__The problem__
Begin at the line below that holds "flavors. If you" and end at the line that holds "vision beyond immediate financial returns", transcribing each line exactly and skipping any picture.

[Transcribed page contents]
▼▼▼

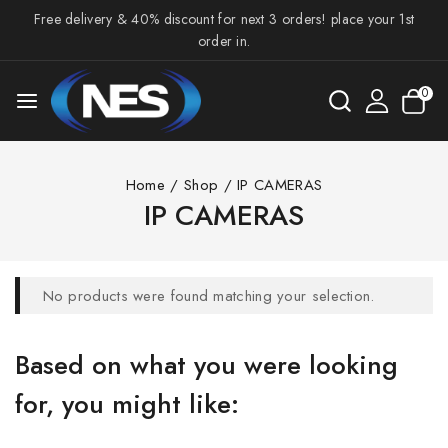
Free delivery & 40% discount for next 3 orders! place your 1st
order in.
0
Home
/
Shop
/
IP CAMERAS
IP CAMERAS
No products were found matching your selection.
Based on what you were looking
for, you might like:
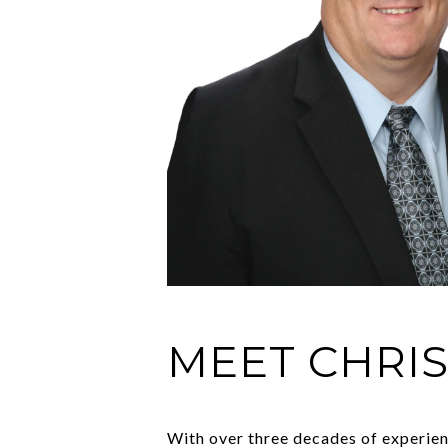
MEET CHRI
With over three decades of experienc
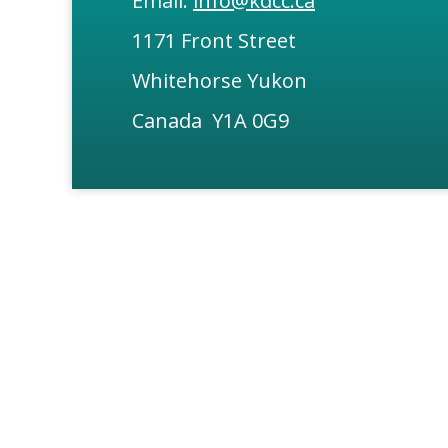
Email:
info@kdcc.ca
1171 Front Street
Whitehorse Yukon
Canada Y1A 0G9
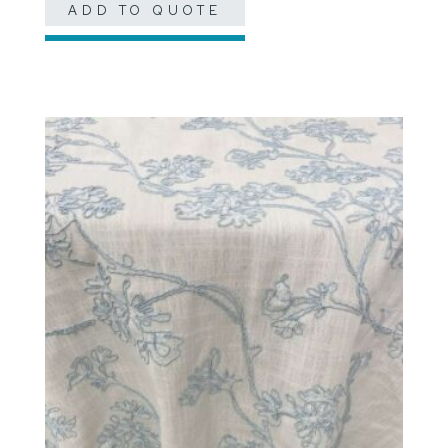
ADD TO QUOTE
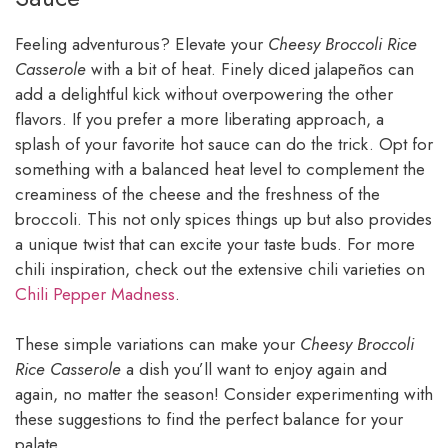
Feeling adventurous? Elevate your
Cheesy Broccoli Rice
Casserole
with a bit of heat. Finely diced jalapeños can
add a delightful kick without overpowering the other
flavors. If you prefer a more liberating approach, a
splash of your favorite hot sauce can do the trick. Opt for
something with a balanced heat level to complement the
creaminess of the cheese and the freshness of the
broccoli. This not only spices things up but also provides
a unique twist that can excite your taste buds. For more
chili inspiration, check out the extensive chili varieties on
Chili Pepper Madness
.
These simple variations can make your
Cheesy Broccoli
Rice Casserole
a dish you’ll want to enjoy again and
again, no matter the season! Consider experimenting with
these suggestions to find the perfect balance for your
palate.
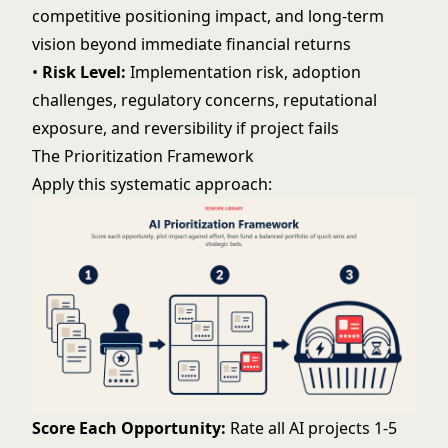
competitive positioning impact, and long-term
vision beyond immediate financial returns
•
Risk Level:
Implementation risk, adoption
challenges, regulatory concerns, reputational
exposure, and reversibility if project fails
The Prioritization Framework
Apply this systematic approach:
Score Each Opportunity:
Rate all AI projects 1-5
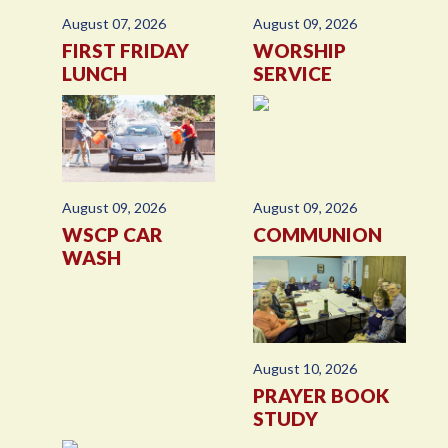
August 07, 2026
August 09, 2026
FIRST FRIDAY
WORSHIP
LUNCH
SERVICE
August 09, 2026
August 09, 2026
WSCP CAR
COMMUNION
WASH
August 10, 2026
PRAYER BOOK
STUDY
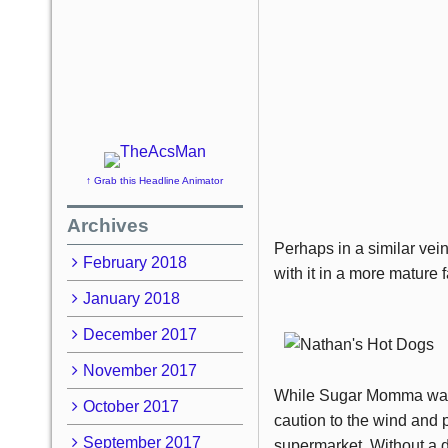
↑ Grab this Headline Animator
Archives
Perhaps in a similar vei
February 2018
with it in a more mature
January 2018
December 2017
November 2017
While Sugar Momma was in
October 2017
caution to the wind and 
September 2017
supermarket. Without a d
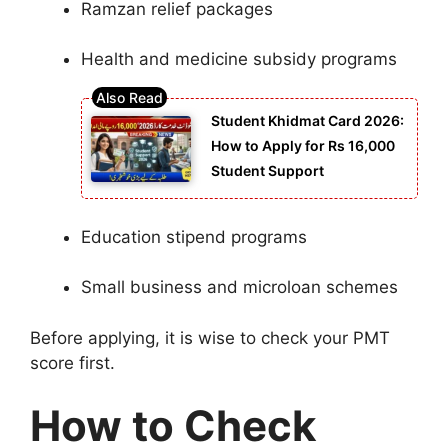
Ramzan relief packages
Health and medicine subsidy programs
Student Khidmat Card 2026:
How to Apply for Rs 16,000
Student Support
Education stipend programs
Small business and microloan schemes
Before applying, it is wise to check your PMT
score first.
How to Check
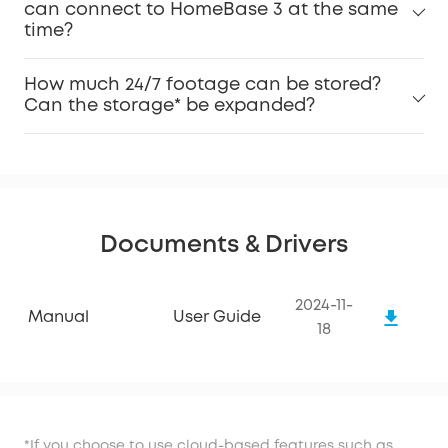
can connect to HomeBase 3 at the same
time?
How much 24/7 footage can be stored?
Can the storage* be expanded?
Documents & Drivers
2024-11-
Manual
User Guide
18
*If you choose to use cloud-based features such as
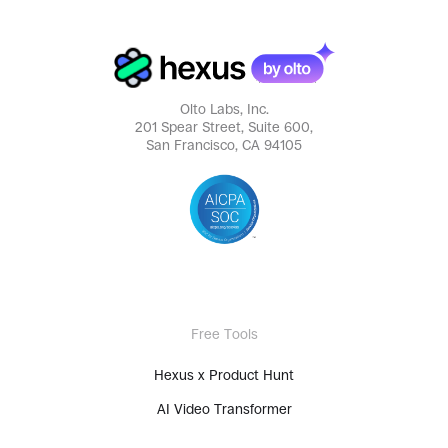
Olto Labs, Inc.
201 Spear Street, Suite 600,
San Francisco, CA 94105
Free Tools
Hexus x Product Hunt
AI Video Transformer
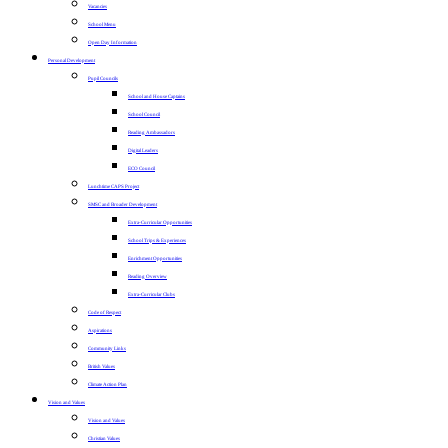
Vacancies
School Menu
Open Day Information
Personal Development
Pupil Councils
School and House Captains
School Council
Reading Ambassadors
Digital Leaders
ECO Council
Lunchtime CAPS Project
SMSC and Broader Development
Extra-Curricular Opportunities
School Trips & Experiences
Enrichment Opportunities
Reading Overview
Extra-Curricular Clubs
Code of Respect
Aspirations
Community Links
British Values
Climate Action Plan
Vision and Values
Vision and Values
Christian Values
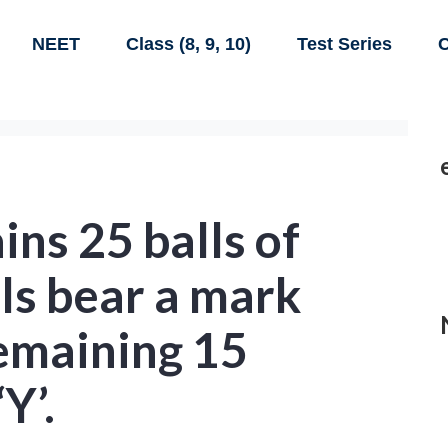
NEET
Class (8, 9, 10)
Test Series
C
ins 25 balls of
ls bear a mark
remaining 15
Y’.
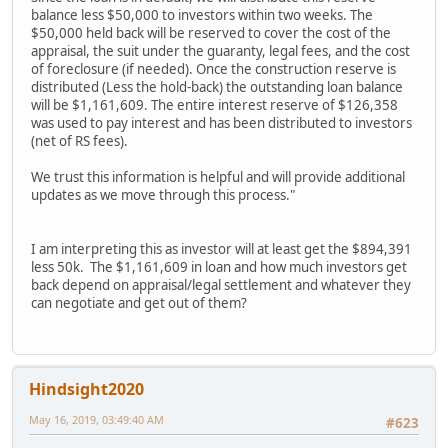
balance less $50,000 to investors within two weeks. The
$50,000 held back will be reserved to cover the cost of the
appraisal, the suit under the guaranty, legal fees, and the cost
of foreclosure (if needed). Once the construction reserve is
distributed (Less the hold-back) the outstanding loan balance
will be $1,161,609. The entire interest reserve of $126,358
was used to pay interest and has been distributed to investors
(net of RS fees).
We trust this information is helpful and will provide additional
updates as we move through this process."
I am interpreting this as investor will at least get the $894,391
less 50k. The $1,161,609 in loan and how much investors get
back depend on appraisal/legal settlement and whatever they
can negotiate and get out of them?
Hindsight2020
May 16, 2019, 03:49:40 AM
#623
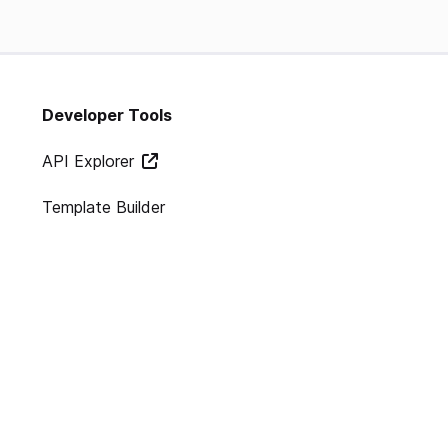
Developer Tools
API Explorer
Template Builder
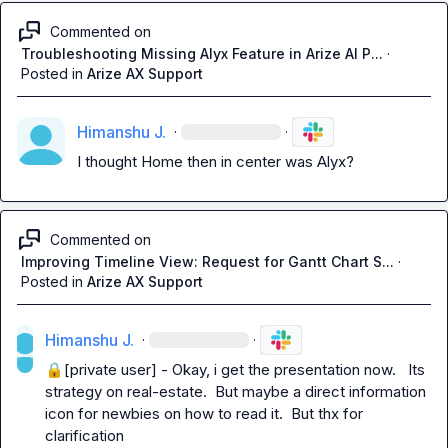
Commented on
Troubleshooting Missing Alyx Feature in Arize AI P...
·
Posted in
Arize AX Support
Himanshu J.
·
·
I thought Home then in center was Alyx?
Commented on
Improving Timeline View: Request for Gantt Chart S...
·
Posted in
Arize AX Support
Himanshu J.
·
·
🔒[private user]
 - Okay, i get the presentation now.   Its 
strategy on real-estate.  But maybe a direct information 
icon for newbies on how to read it.  But thx for 
clarification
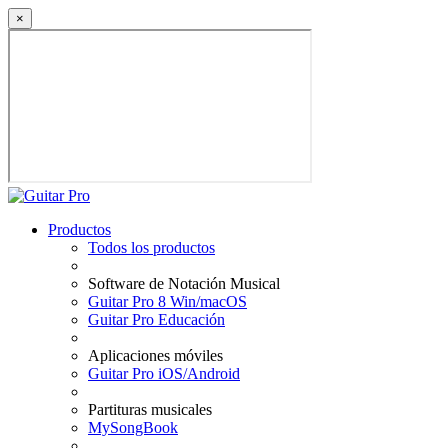
×
Productos
Todos los productos
Software de Notación Musical
Guitar Pro 8 Win/macOS
Guitar Pro Educación
Aplicaciones móviles
Guitar Pro iOS/Android
Partituras musicales
MySongBook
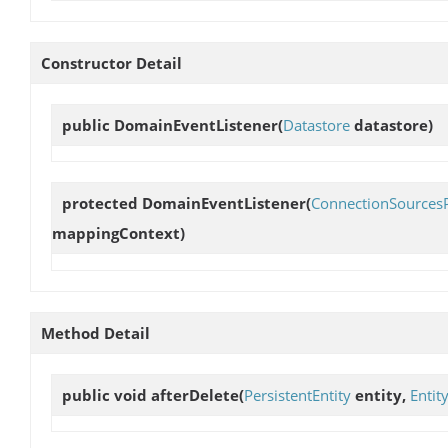
Constructor Detail
public
DomainEventListener
(
Datastore
datastore)
protected
DomainEventListener
(
ConnectionSources
mappingContext)
Method Detail
public void
afterDelete
(
PersistentEntity
entity,
Entit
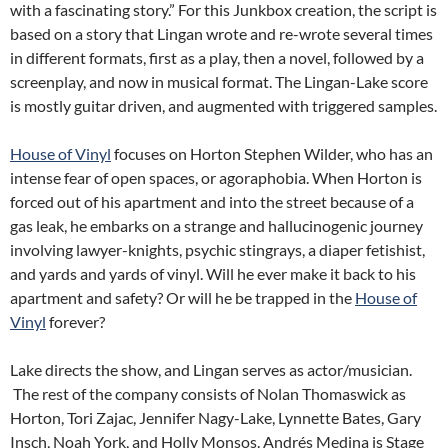
with a fascinating story.” For this Junkbox creation, the script is
based on a story that Lingan wrote and re-wrote several times
in different formats, first as a play, then a novel, followed by a
screenplay, and now in musical format. The Lingan-Lake score
is mostly guitar driven, and augmented with triggered samples.
House of Vinyl
focuses on Horton Stephen Wilder, who has an
intense fear of open spaces, or agoraphobia. When Horton is
forced out of his apartment and into the street because of a
gas leak, he embarks on a strange and hallucinogenic journey
involving lawyer-knights, psychic stingrays, a diaper fetishist,
and yards and yards of vinyl. Will he ever make it back to his
apartment and safety? Or will he be trapped in the
House of
Vinyl
forever?
Lake directs the show, and Lingan serves as actor/musician.
The rest of the company consists of Nolan Thomaswick as
Horton, Tori Zajac, Jennifer Nagy-Lake, Lynnette Bates, Gary
Insch, Noah York, and Holly Monsos. Andrés Medina is Stage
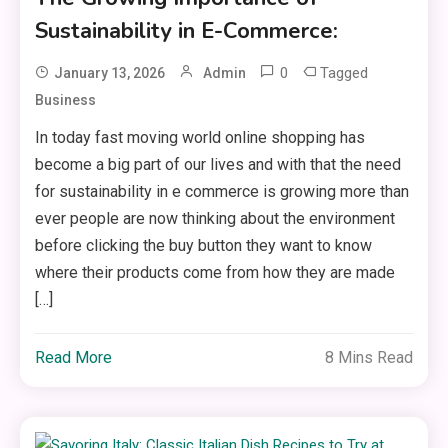
Sustainability in E-Commerce:
0
Tagged
January 13, 2026
Admin
Business
In today fast moving world online shopping has
become a big part of our lives and with that the need
for sustainability in e commerce is growing more than
ever people are now thinking about the environment
before clicking the buy button they want to know
where their products come from how they are made
[…]
Read More
8 Mins Read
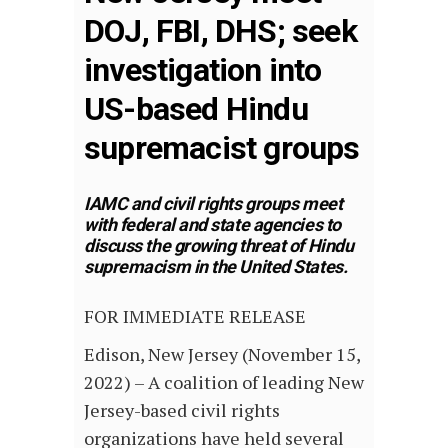
DOJ, FBI, DHS; seek
investigation into
US-based Hindu
supremacist groups
IAMC and civil rights groups meet
with federal and state agencies to
discuss the growing threat of Hindu
supremacism in the United States.
FOR IMMEDIATE RELEASE
Edison, New Jersey (November 15,
2022) – A coalition of leading New
Jersey-based civil rights
organizations have held several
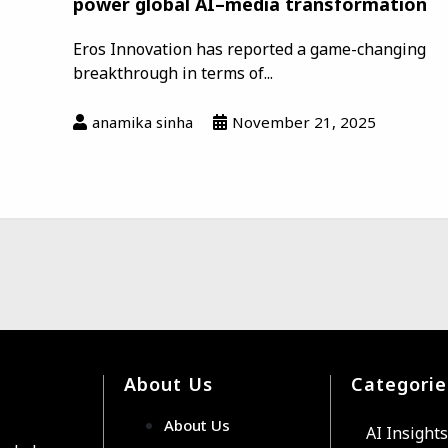
power global AI–media transformation
Eros Innovation has reported a game-changing
breakthrough in terms of...
anamika sinha
November 21, 2025
About Us
Categorie
About Us
AI Insights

▲▲▲

__Solution__
flavors. If you prefer a more liberating approach, a
splash of your favorite hot sauce can do the trick. Opt for
something with a balanced heat level to complement the
creaminess of the cheese and the freshness of the
broccoli. This not only spices things up but also provides
a unique twist that can excite your taste buds. For more
chili inspiration, check out the extensive chili varieties on
Chili Pepper Madness
.
These simple variations can make your
Cheesy Broccoli
Rice Casserole
a dish you’ll want to enjoy again and
again, no matter the season! Consider experimenting with
these suggestions to find the perfect balance for your
palate.
competitive positioning impact, and long-term
vision beyond immediate financial returns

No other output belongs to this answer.